Вернемся к четвертям, открывшим второй такт. В них переходят восьмые из тонической трели. Четверти, таким образом, продолжают компенсировать контраст долгого/краткого, заявленный в самом начале. Но как! Четверти-то ведь не простые, а помеченные штрихом стаккато. То есть они длиннее восьмых, но вместе с тем и короче их, поскольку играются отрывисто. Выходит, они и продолжают компенсировать начальный контраст долгого-краткого, и воспроизводят его. И как раз к месту воспроизводят, ведь в права вступила доминанта, а она должна быть контрастной тонике, а тоника-то заявлена была долгой длительностью.

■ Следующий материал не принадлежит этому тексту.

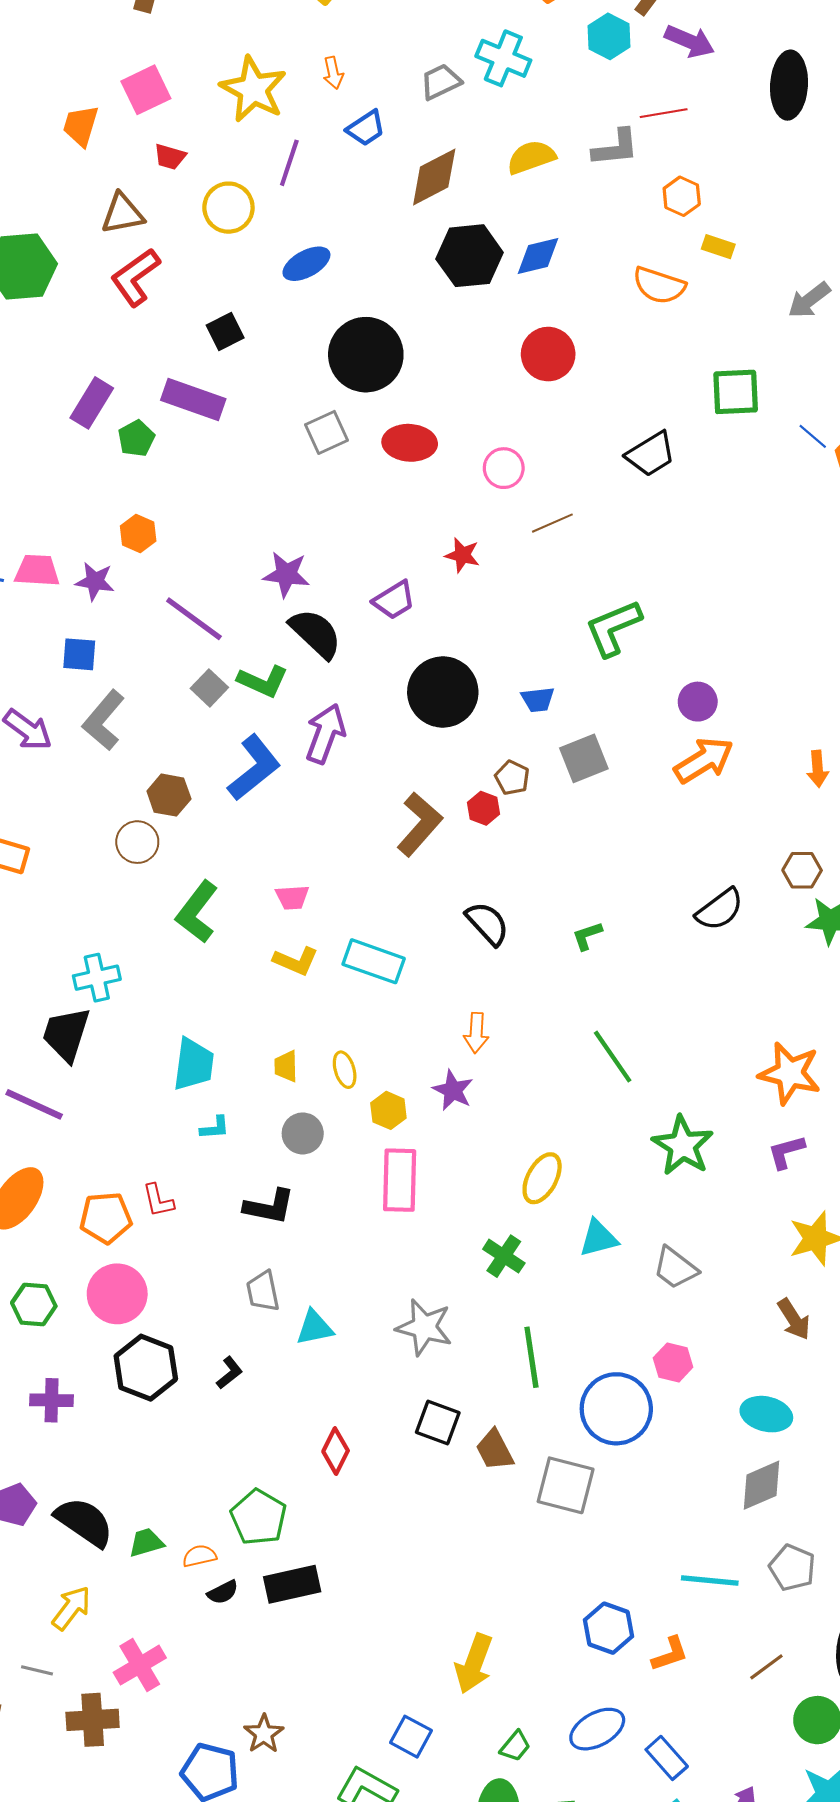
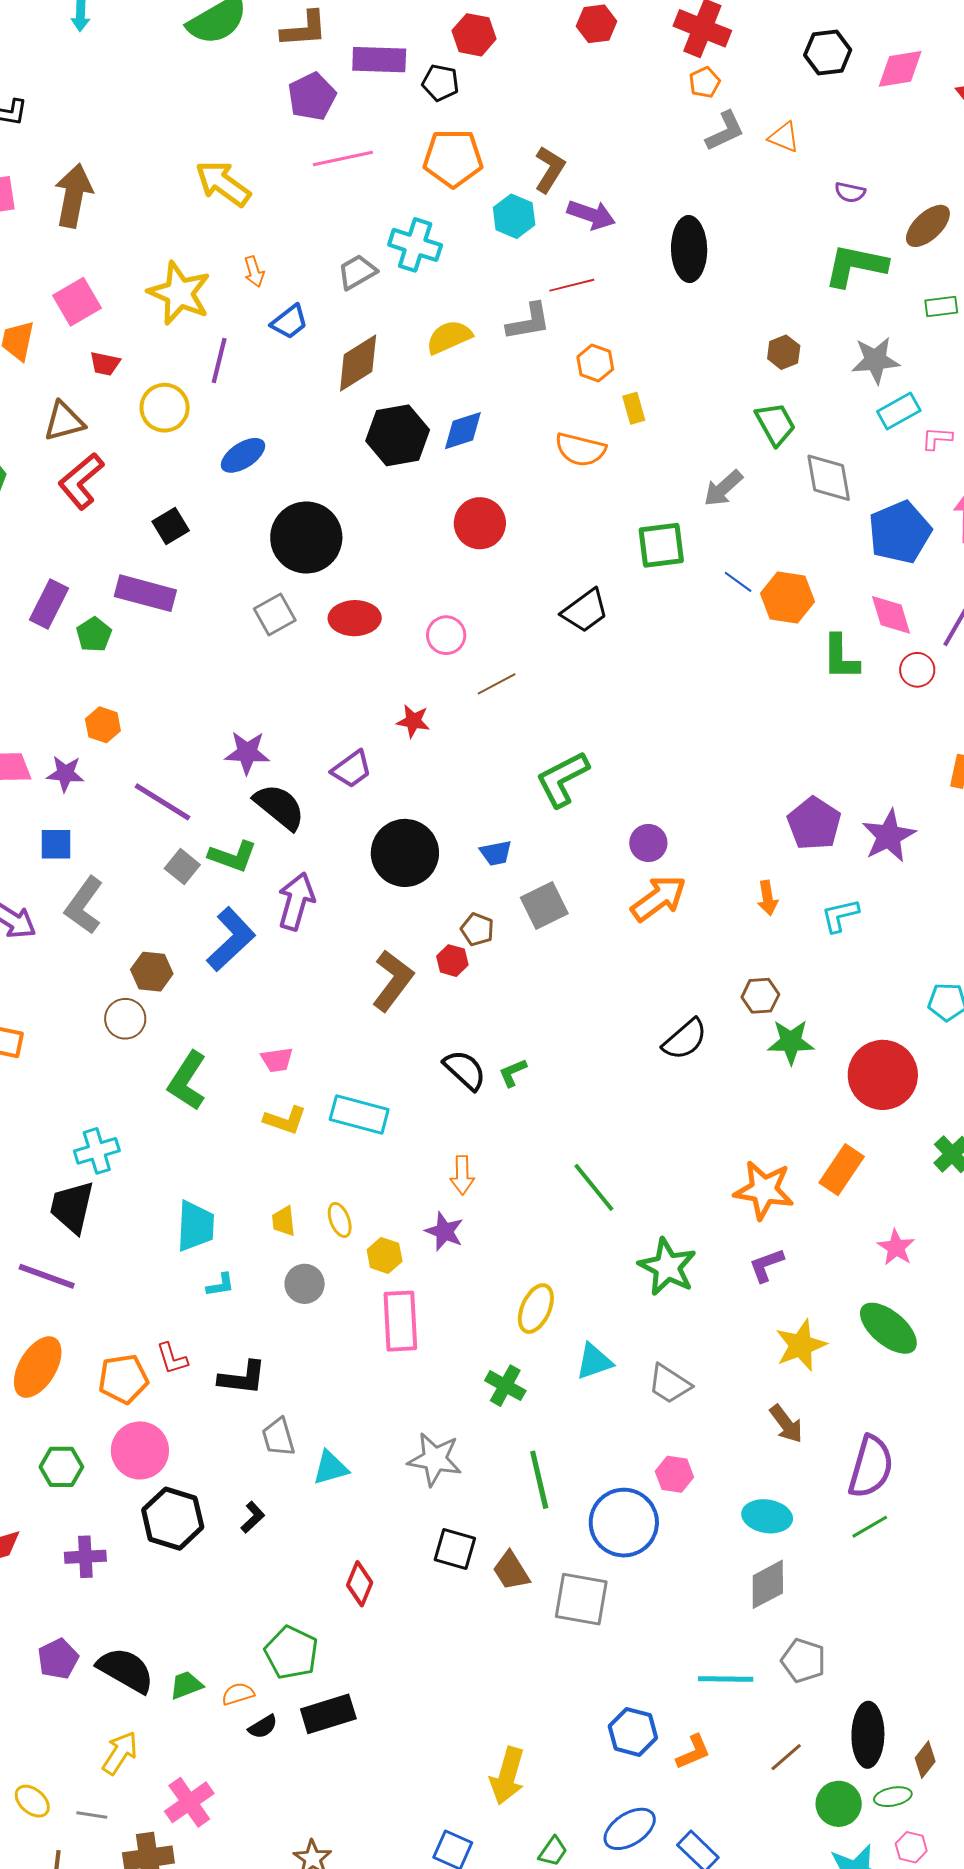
yellow rectangle: (718, 247) -> (634, 408), turned 60
gray arrow: (809, 300) -> (723, 488), moved
green L-shape: (587, 936) -> (513, 1073), moved
black L-shape: (269, 1207) -> (242, 1378), moved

За четвертями стаккато во втором такте следует пауза длиной в половинную. Пауза — доведение до логического предела идеи звучания, исчезающего в отрывистом штрихе. Вместе с тем она — сплошноеслитное отсутствие звучания, и потому предшествующие ей отрывистые четверти воспринимаются как ее измельчение — такое же, каким была трель по отношению к начальной тонической половинной. Вот вам и пожалуйста: тоника и доминанта, как и должно быть, противоположны и равнозначны, и не только как нормативные тональные величины, но и как величины ритмические и фактурные, как неповторимо конкретные моменты данного произведения. Тоника — сплошное долгое, доминанта — гипертрофированно краткое, едва ли даже не просто отсутствие звучания, но при этом обе есть поделенное долгое (тоника — трелью; доминантовая пауза — стаккатными четвертями).

Самое главное в этой структуре — четверти стаккато, которые выполняют роль сразу и долгого (по отношению к предшествующим восьмым и шестнадцатым), и краткого (по отношению к следующей за ними паузе и по отношению к начальной тонической половинной). Двойственность четвертей стаккато проецируется на половинную паузу: она тоже и долгое (половинное), и запредельно краткое (пауза). Если половина из первого такта была однозначной: аккорд тоники, и больше ничего, то симметричная ей половинная пауза из второго такта двусмысленна: то ли она долгое и остановившееся, то ли краткое и испарившееся.

В итоге весь второй (доминантовый) такт делается структурным “вопросом”, на который нужен “ответ”. “Ответом” становятся третий и четвертый такты, ритмически точно такие же, как первые два, но гармонически обратные: сначала доминанта, а потом тоника. Кадансовый оборот завершается; из дома мы добрались до околицы и вернулись обратно; гармонический “ответ” на “вопрос” доминанты получен. Но с ритмической-то точки зрения воспроизведен “вопрос” первых двух тактов!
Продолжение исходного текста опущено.